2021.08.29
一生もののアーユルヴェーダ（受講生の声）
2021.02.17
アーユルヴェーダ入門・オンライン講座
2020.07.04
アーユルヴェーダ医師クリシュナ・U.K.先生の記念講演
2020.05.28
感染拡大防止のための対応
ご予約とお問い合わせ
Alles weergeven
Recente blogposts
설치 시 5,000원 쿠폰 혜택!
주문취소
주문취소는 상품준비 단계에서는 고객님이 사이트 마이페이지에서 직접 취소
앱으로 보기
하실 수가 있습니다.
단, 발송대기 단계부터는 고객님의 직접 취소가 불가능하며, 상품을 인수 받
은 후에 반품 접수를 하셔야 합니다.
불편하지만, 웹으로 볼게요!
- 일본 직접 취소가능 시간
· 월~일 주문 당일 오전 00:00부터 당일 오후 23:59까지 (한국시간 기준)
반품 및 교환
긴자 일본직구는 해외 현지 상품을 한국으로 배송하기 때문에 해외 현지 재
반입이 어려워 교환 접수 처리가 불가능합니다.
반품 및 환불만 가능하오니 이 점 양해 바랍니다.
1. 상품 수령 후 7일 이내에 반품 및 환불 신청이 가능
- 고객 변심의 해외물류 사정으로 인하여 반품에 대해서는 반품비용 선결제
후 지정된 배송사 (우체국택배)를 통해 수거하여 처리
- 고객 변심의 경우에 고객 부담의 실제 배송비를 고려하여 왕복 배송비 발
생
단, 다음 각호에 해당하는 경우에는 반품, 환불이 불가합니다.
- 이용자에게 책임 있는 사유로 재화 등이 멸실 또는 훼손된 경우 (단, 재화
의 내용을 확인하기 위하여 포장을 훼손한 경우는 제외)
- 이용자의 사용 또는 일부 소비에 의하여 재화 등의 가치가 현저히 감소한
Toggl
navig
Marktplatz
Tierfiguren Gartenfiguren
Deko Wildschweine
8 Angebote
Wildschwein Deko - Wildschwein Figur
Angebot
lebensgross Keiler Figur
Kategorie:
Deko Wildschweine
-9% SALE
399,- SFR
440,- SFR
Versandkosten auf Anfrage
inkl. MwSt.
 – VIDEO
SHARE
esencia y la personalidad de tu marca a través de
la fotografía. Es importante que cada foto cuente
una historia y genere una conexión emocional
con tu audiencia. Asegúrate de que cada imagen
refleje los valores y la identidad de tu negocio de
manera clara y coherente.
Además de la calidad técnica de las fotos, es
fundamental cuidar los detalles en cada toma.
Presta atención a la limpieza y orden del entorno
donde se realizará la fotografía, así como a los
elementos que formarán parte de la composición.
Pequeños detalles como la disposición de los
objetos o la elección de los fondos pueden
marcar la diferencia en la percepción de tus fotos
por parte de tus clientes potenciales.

* * * * * * *

▶ [TASK OBJECTIVE] Looking at the entries above, state the number of lines that contain "fotografía" and add nothing more.

▶ [SOLUTION] 2